> REQUIRED WORK
Each line of the data that includes the string "GIẢM" is to be copied out.

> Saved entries
Segment Open

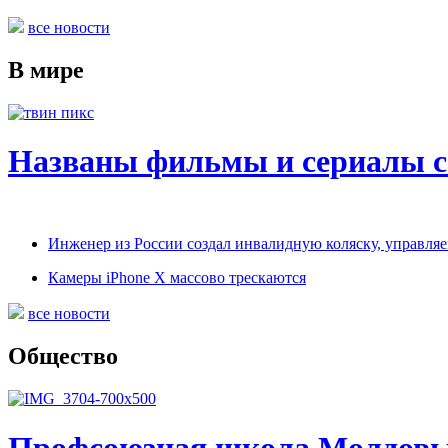
все новости
В мире
Названы фильмы и сериалы 
Инженер из России создал инвалидную коляску, управля
Камеры iPhone X массово трескаются
все новости
Общество
Профсоюзная школа Молдовы-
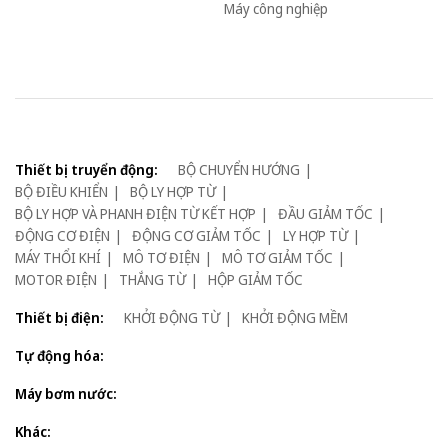
Máy công nghiệp
Thiết bị truyển động:
BỘ CHUYỂN HƯỚNG
BỘ ĐIỀU KHIỂN
BỘ LY HỢP TỪ
BỘ LY HỢP VÀ PHANH ĐIỆN TỪ KẾT HỢP
ĐẦU GIẢM TỐC
ĐỘNG CƠ ĐIỆN
ĐỘNG CƠ GIẢM TỐC
LY HỢP TỪ
MÁY THỔI KHÍ
MÔ TƠ ĐIỆN
MÔ TƠ GIẢM TỐC
MOTOR ĐIỆN
THẮNG TỪ
HỘP GIẢM TỐC
Thiết bị điện:
KHỞI ĐỘNG TỪ
KHỞI ĐỘNG MỀM
Tự động hóa:
Máy bơm nước:
Khác:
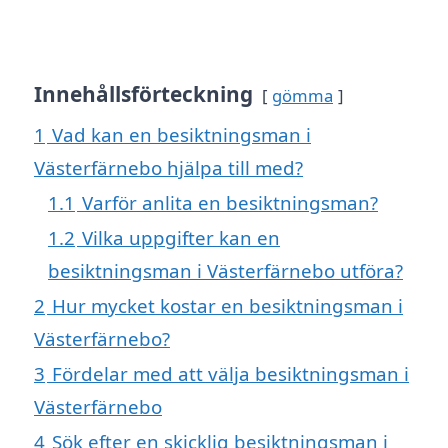
Innehållsförteckning
gömma
1
Vad kan en besiktningsman i
Västerfärnebo hjälpa till med?
1.1
Varför anlita en besiktningsman?
1.2
Vilka uppgifter kan en
besiktningsman i Västerfärnebo utföra?
2
Hur mycket kostar en besiktningsman i
Västerfärnebo?
3
Fördelar med att välja besiktningsman i
Västerfärnebo
4
Sök efter en skicklig besiktningsman i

Segment Closed

> OUTPUT
ĐẦU GIẢM TỐC
ĐỘNG CƠ GIẢM TỐC
MÔ TƠ GIẢM TỐC
HỘP GIẢM TỐC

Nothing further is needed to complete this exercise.